The truth about eternal life is... we don't know!

We like to believe that our beliefs come from good solid reasons. 

But given that we selectively choose evidence to reinforce what we already believe suggests otherwise (i.e., the confirmation bias).

We only question our beliefs when evidence comes up to suggest it just ain't so. 

Or so I like to believe... but maybe that simply ain't so!

Even in the face of overwhelming contrary evidence, the human mind remains remarkably resistant to doubt.

Consider Leon Festinger's fascinating work on a group who believed that the world would end on December 21, 1954. How would they deal with the evidence that their predictions of the date were wrong - assuming they were wrong?


Well, evidently they were wrong. Today is 2018 and we're still going.

So how did the believers deal with their cognitive dissonance which is holding two or more contradictory beliefs simultaneously. 

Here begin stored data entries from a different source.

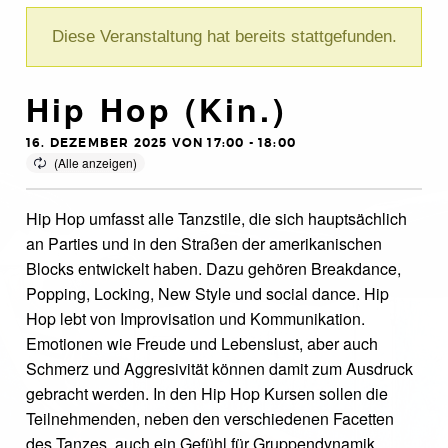
Diese Veranstaltung hat bereits stattgefunden.
Hip Hop (Kin.)
16. DEZEMBER 2025 VON 17:00
-
18:00
Hip Hop umfasst alle Tanzstile, die sich hauptsächlich
an Parties und in den Straßen der amerikanischen
Blocks entwickelt haben. Dazu gehören Breakdance,
Popping, Locking, New Style und social dance. Hip
Hop lebt von Improvisation und Kommunikation.
Emotionen wie Freude und Lebenslust, aber auch
Schmerz und Aggresivität können damit zum Ausdruck
gebracht werden. In den Hip Hop Kursen sollen die
Teilnehmenden, neben den verschiedenen Facetten
des Tanzes, auch ein Gefühl für Gruppendynamik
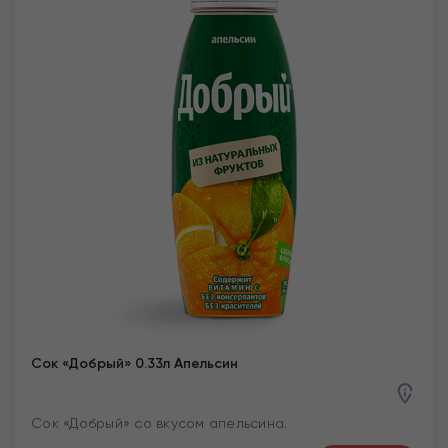
Сок «Добрый» 0.33л Апельсин
Сок «Добрый» со вкусом апельсина.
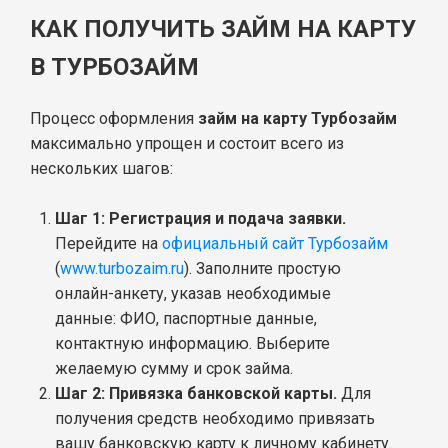
КАК ПОЛУЧИТЬ ЗАЙМ НА КАРТУ
В ТУРБОЗАЙМ
Процесс оформления
займ на карту Турбозайм
максимально упрощен и состоит всего из
нескольких шагов:
Шаг 1: Регистрация и подача заявки.
Перейдите на
официальный сайт Турбозайм
(
www.turbozaim.ru
). Заполните простую
онлайн-анкету, указав необходимые
данные: ФИО, паспортные данные,
контактную информацию. Выберите
желаемую сумму и срок займа.
Шаг 2: Привязка банковской карты.
Для
получения средств необходимо привязать
вашу банковскую карту к личному кабинету.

Some followers felt betrayed and left the group. They changed their minds and walked away.

But the more interesting cases are those who remained attached to the doomsday cult. How did they cope? 

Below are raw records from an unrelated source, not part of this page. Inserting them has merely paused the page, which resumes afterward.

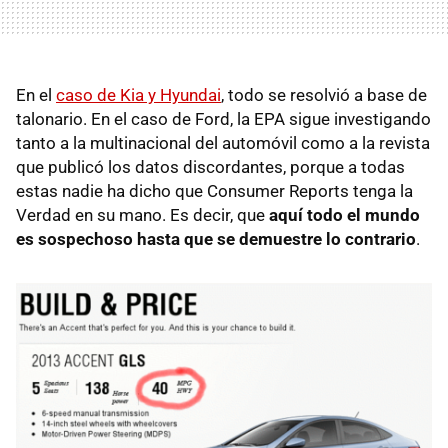
En el
caso de Kia y Hyundai
, todo se resolvió a base de
talonario. En el caso de Ford, la EPA sigue investigando
tanto a la multinacional del automóvil como a la revista
que publicó los datos discordantes, porque a todas
estas nadie ha dicho que Consumer Reports tenga la
Verdad en su mano. Es decir, que
aquí todo el mundo
es sospechoso hasta que se demuestre lo contrario
.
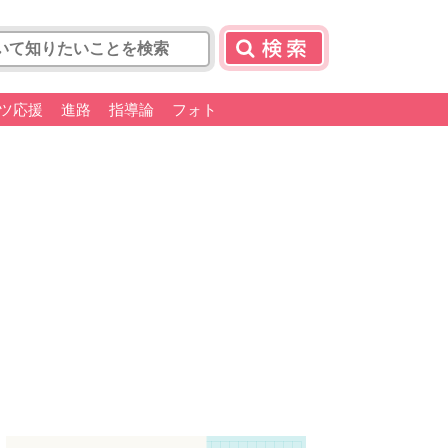
ツ応援
進路
指導論
フォト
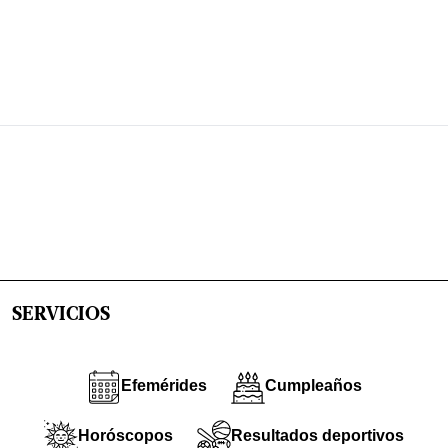
SERVICIOS
Efemérides
Cumpleaños
Horóscopos
Resultados deportivos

They simply reset judgment day for a later date! 

Rather more interestingly, they strengthened their beliefs! They became more confident that the world would end on the new date.

End-of-the-world cults are fascinating because they might be true, and yet we can never know. If the world ends, they presumably don't even get a chance to say to the non-believers: "Ya see, I told you, but you wouldn't listen, would you?"

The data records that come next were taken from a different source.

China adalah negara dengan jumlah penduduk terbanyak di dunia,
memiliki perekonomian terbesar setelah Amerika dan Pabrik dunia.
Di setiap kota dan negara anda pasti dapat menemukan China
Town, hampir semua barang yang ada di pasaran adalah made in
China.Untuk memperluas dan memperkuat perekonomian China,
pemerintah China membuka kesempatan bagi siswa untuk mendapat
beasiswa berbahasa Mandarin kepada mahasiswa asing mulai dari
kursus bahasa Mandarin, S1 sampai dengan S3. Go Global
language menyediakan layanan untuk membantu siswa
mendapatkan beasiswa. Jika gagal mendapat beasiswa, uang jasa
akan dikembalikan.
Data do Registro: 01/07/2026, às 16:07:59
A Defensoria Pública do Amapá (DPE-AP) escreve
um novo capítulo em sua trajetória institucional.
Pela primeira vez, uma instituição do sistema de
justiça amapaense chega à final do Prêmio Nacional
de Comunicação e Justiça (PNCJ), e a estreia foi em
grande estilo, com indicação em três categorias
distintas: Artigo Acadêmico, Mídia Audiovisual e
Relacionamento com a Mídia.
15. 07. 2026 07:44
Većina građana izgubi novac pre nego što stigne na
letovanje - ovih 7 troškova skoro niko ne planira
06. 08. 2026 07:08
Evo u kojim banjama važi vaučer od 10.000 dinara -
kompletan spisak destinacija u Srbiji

Take eternal life (or reincarnation which is really simply another form of the same) as a personal end-of-the-world as I know it kind of belief. 

It seems entirely possible that eternal life exists and we may never know it. 

Curiously, if there is eternal life, then we are already in it! Eternal life doesn't begin after this life, it already is. Death is merely a stage in eternal life. In Buddhism, Hinduism, etc., death is the point where the form "you" will take in your next life is determinedIn the Abrahamic religions, death is the point which decides whether "you" will go to heaven or hell - both typically conceived of as being eternal. 

But do we learn, do we come to know, can we ever "know", that we have eternal life?

As an aside, there are some that will contend that they know that life is eternal because they have experience of past lives, or have seen the light in a near-death experience or communed with someone in the great beyond. 

Such people are certain about their experience, no challenge there. But their certainty, their confidence, does not make it true. 

That our confidence is a poor measure of our actual knowledge is reflected in in the overconfidence effectthe unreliability of eye-witness testimony, and frankly, the unwillingness of those with strong, unsupportable opinions to admit uncertainty as a valid position.

To return the issue at hand, maybe there is eternal life, maybe there is not. The only defensible position is to admit that we simply do not know - and may never know!

This is skepticism. It is embracing uncertainty. It is loving the mystery. It is a powerful mind-opener, as in Descartes' method of doubt.

And that is because it refers to the future, and the future is - as ever - unknown. 

We can believe whatever we want, but we seem manifestly unable to marshall compelling evidence for or against the eternity of life. Ironically then, we can never "know" whether our subjective life is forever.

The truth about eternal life is the quintessential question, an eternal mystery, fun to think about, but ultimately unknowable. Like all questions about what is the future, it is unknown.

And yet we learn something about belief. We can believe something without knowing it to be true. We can believe it even if it is in fact unknowable. 



The believer in eternal life can believe that life is eternal right up to the moment that it ends. In oblivion - be it sleep or death - there is no knowledge, and no sense of being wrong! While the person who does not believe in eternal life might get a wonderful surprise after death - never was a wrong so richly rewarded!

We do not know the truth about eternal life, but we do know that at least some beliefs, are formed without good justification. Maybe many.